Par Mansour M’henni
Tout semble se dérouler aujourd’hui sur un arrière-fond de bras de fer politique au sein de notre trinité présidentielle, apparemment allergique à toute idée d’unité, au moins depuis un remaniement ministériel bloqué au nom d’une fort discutable (anti-)constitutionalité. De fait, les Tunisiens ont finalement compris que la constitution est le dernier souci des gouvernants et qu’elle ne leur sert que d’instrument pour asseoir leur pouvoir, à la façon dont ils le voient et non à la façon dont ils devraient le concevoir en étroite relation aux intérêts de leur peuple et de ses aspirations.
Bref, on continuera de suivre ce feuilleton de notre gouvernement comme nous suivons celui de Harim Sultan (un modèle de la gouvernance meurtrière) et autres feuilletons qui, après une offre financièrement alléchante camouflant à peine d’autres rentes aux fournisseurs, risquent de donner à bail nos entreprises médiatiques et même nos établissements d’intérêt public. Nos politiciens attitrés ou faisant fonction y joueraient les héros et nous, notre éternel et immuable statut de comparses et de spectateurs, « insensibles à toute mélodie et à toute lamentation ».
Mais sur cet arrière-fond de « coquetage » et de caquetage pseudo-politiques, deux informations retiennent l’attention : l’une liée à l’intention de mise en application de la peine capitale sur un jeune citoyen tunisien au Qatar, l’autre ayant trait au généreux geste chinois consenti pour la Tunisie consistant en un don gratuit de cent mille vaccins contre la covid 19 et n’attendant que la disponibilité et l’exécution du fret pour nous parvenir.
Il est à préciser que le premier cas relève de la perception relative de la justice d’une société à l’autre, et particulièrement de l’idée, des convictions et des lois ayant trait à la notion de « peine capitale », entre la condamnation à mort vue comme une pure justice, étroitement liée à la loi du talion sans doute, et celle la considérant comme un acte inhumain car consacrant un sentiment de désespoir fatal quant à l’humanité de l’être humain. Entre les deux, il y a certes des baux d’histoire, mais il y a aussi une grande distance entre les intelligences culturelles et civilisationnelles. Au final, la question est gérée au nom de la spécificité et du droit à la différence, non sans mettre la pensée humaniste dans un malaise de sa rationalité.
Mais pour notre propos, ici et maintenant, force est de souligner que l’intervention du Président de la République auprès de son homologue qatari, pour lui demander de reporter l’exécution du condamné, s’inscrit bien dans une tentative de remédier à l’urgence, mais qu’elle n’est pas étrangère à notre inoubliable bras de fer politique. En effet, depuis un certain temps déjà, depuis une circonstance funèbre, le Président s’est mis à creuser sous les fondements de l’alliance historique entre Ennahdha et le Qatar, d’autant plus que, dans ce cas précis, c’est apparemment le parti du président de l’ARP, ou au moins un de ses représentants, qui conduisait la défense de l’inculpé. Voilà donc un point de marqué par le Président de la République, sur son propre terrain, celui de la diplomatie.

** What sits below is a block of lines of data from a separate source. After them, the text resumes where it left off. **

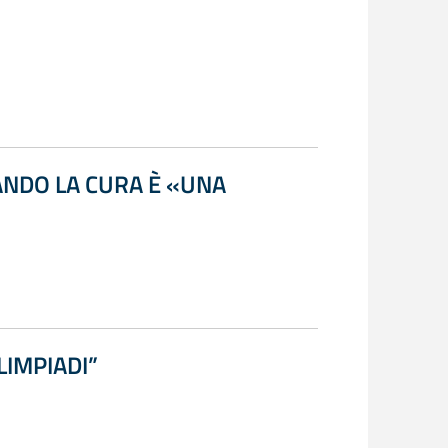
ANDO LA CURA È «UNA
LIMPIADI”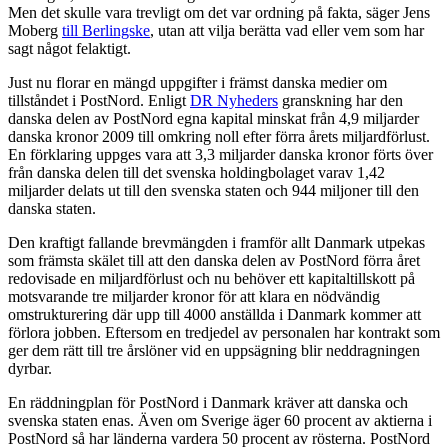
Men det skulle vara trevligt om det var ordning på fakta, säger Jens
Moberg
till Berlingske
, utan att vilja berätta vad eller vem som har
sagt något felaktigt.
Just nu florar en mängd uppgifter i främst danska medier om
tillståndet i PostNord. Enligt
DR Nyheders
granskning har den
danska delen av PostNord egna kapital minskat från 4,9 miljarder
danska kronor 2009 till omkring noll efter förra årets miljardförlust.
En förklaring uppges vara att 3,3 miljarder danska kronor förts över
från danska delen till det svenska holdingbolaget varav 1,42
miljarder delats ut till den svenska staten och 944 miljoner till den
danska staten.
Den kraftigt fallande brevmängden i framför allt Danmark utpekas
som främsta skälet till att den danska delen av PostNord förra året
redovisade en miljardförlust och nu behöver ett kapitaltillskott på
motsvarande tre miljarder kronor för att klara en nödvändig
omstrukturering där upp till 4000 anställda i Danmark kommer att
förlora jobben. Eftersom en tredjedel av personalen har kontrakt som
ger dem rätt till tre årslöner vid en uppsägning blir neddragningen
dyrbar.
En räddningplan för PostNord i Danmark kräver att danska och
svenska staten enas. Även om Sverige äger 60 procent av aktierna i
PostNord så har länderna vardera 50 procent av rösterna. PostNord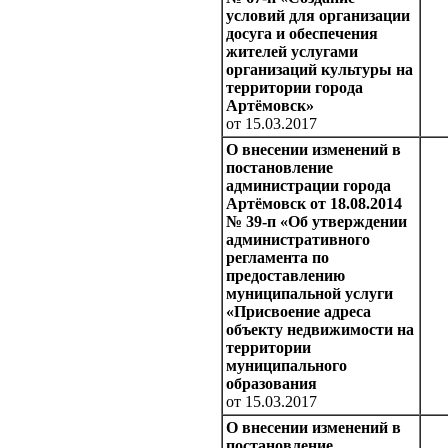
условий для организации
досуга и обеспечения
жителей услугами
организаций культуры на
территории города
Артёмовск»
от 15.03.2017
О внесении изменений в
постановление
администрации города
Артёмовск от 18.08.2014
№ 39-п «Об утверждении
административного
регламента по
предоставлению
муниципальной услуги
«Присвоение адреса
объекту недвижимости на
территории
муниципального
образования
от 15.03.2017
О внесении изменений в
постановление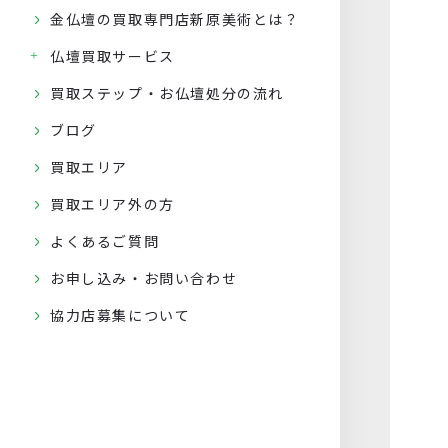
金仏壇の買取専門店新原美術とは？
仏壇買取サービス
買取ステップ・お仏壇処分の流れ
ブログ
買取エリア
買取エリア外の方
よくあるご質問
お申し込み・お問い合わせ
協力店募集について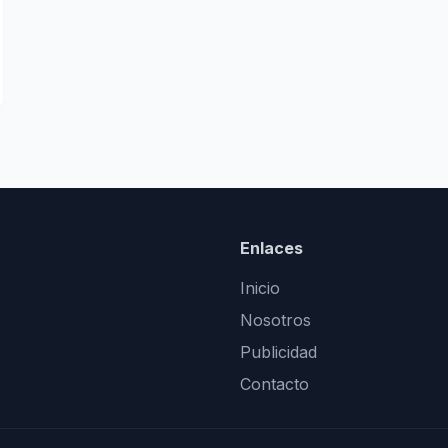
Enlaces
Inicio
Nosotros
Publicidad
Contacto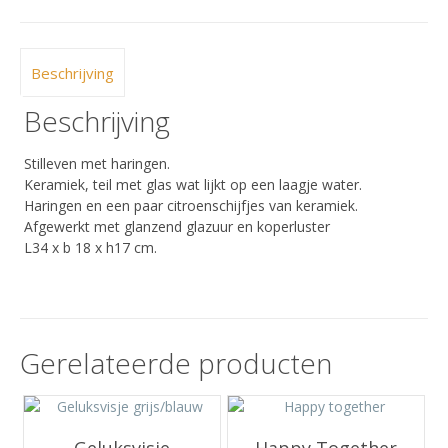
Beschrijving
Beschrijving
Stilleven met haringen.
Keramiek, teil met glas wat lijkt op een laagje water.
Haringen en een paar citroenschijfjes van keramiek.
Afgewerkt met glanzend glazuur en koperluster
L34 x b 18 x h17 cm.
Gerelateerde producten
Geluksvisje
Happy Together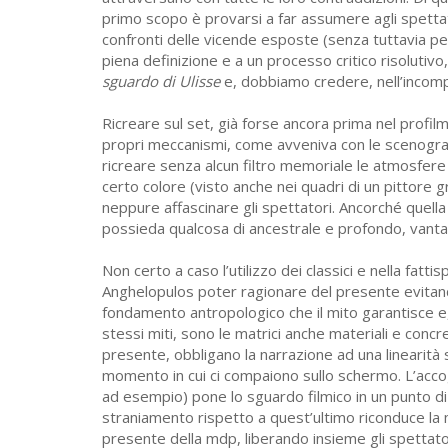
primo scopo è provarsi a far assumere agli spettat
confronti delle vicende esposte (senza tuttavia pe
piena definizione e a un processo critico risolutiv
sguardo di Ulisse
e, dobbiamo credere, nell’incompl
Ricreare sul set, già forse ancora prima nel profilm
propri meccanismi, come avveniva con le scenografi
ricreare senza alcun filtro memoriale le atmosfere
certo colore (visto anche nei quadri di un pittore
neppure affascinare gli spettatori. Ancorché quell
possieda qualcosa di ancestrale e profondo, vanta
Non certo a caso l’utilizzo dei classici e nella fatti
Anghelopulos poter ragionare del presente evitando
fondamento antropologico che il mito garantisce e, an
stessi miti, sono le matrici anche materiali e concret
presente, obbligano la narrazione ad una linearit
momento in cui ci compaiono sullo schermo. L’accogl
ad esempio) pone lo sguardo filmico in un punto di
straniamento rispetto a quest’ultimo riconduce la 
presente della mdp, liberando insieme gli spettator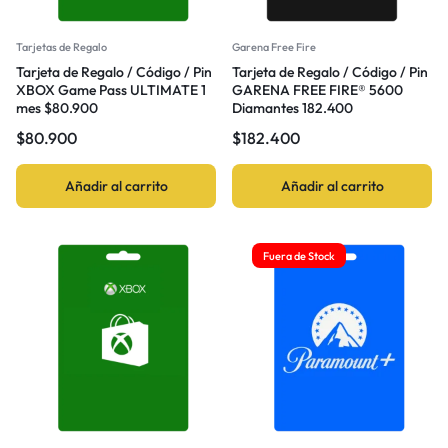
Tarjetas de Regalo
Garena Free Fire
Tarjeta de Regalo / Código / Pin
Tarjeta de Regalo / Código / Pin
XBOX Game Pass ULTIMATE 1
GARENA FREE FIRE® 5600
mes $80.900
Diamantes 182.400
$
80.900
$
182.400
Añadir al carrito
Añadir al carrito
Fuera de Stock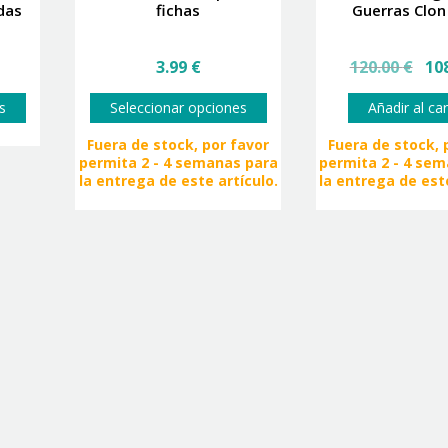
das
fichas
Guerras Clon
ango
El
3.99
€
120.00
€
10
e
prec
recios:
Este
Este
origi
s
Seleccionar opciones
Añadir al car
esde
producto
producto
era:
.99 €
tiene
tiene
120.0
Fuera de stock, por favor
Fuera de stock, 
asta
múltiples
múltiples
permita 2 - 4 semanas para
permita 2 - 4 se
.99 €
variantes.
variantes.
la entrega de este artículo.
la entrega de este
Las
Las
opciones
opciones
se
se
pueden
pueden
elegir
elegir
en
en
la
la
página
página
de
de
producto
producto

Cependant, cela nous rappelle aussi les deux visites en France, davantage de concurrence que de consonance : celle du président de la République et celle du président du Gouvernement. Beaucoup d’encre à coulé en commentaires de ces visites, mais on les rappellerait aujourd’hui pour souligner encore l’esprit d’entreprise de Kaïs Saïed cherchant à prendre le pas, en son terrain propre, sur les interventions répétées de ses concurrents politiques cherchant à l’y devancer. L’annonce, par la présidence de la République, d’un important don chinois de vaccins contre la covid, promis pour très tôt, marque un nouveau point au profit du « Chef de l’exécutif » de notre pays. Elle chercherait à mettre à nu un manquement gouvernemental pallié, dans son esprit, par la « vraie », « l’unique » et la « légitime » présidence de l’exécutif.
En définitive, force est de reconnaître que la présidence de la République est en train de marquer des points dans le camp de ses « adversaires » politiques. Le résultat est aussi relativement favorable à la Tunisie. Mais l’important, ne serait-ce pas, d’un côté comme de l’autre, de transformer la concurrence égocentrique en une émulation pour l’intérêt commun et de réinitier la programmation et l’action de gouvernance sur la rationalité et la sérénité de la conversation et sur la fédération des énergies pour le développement et le bien-être partagés ?
Pour ce faire, il faudrait de nombreuses qualités intellectuelles et morales, autrement dit une commune plateforme éthique ; mais il faudra surtout beaucoup d’humilité.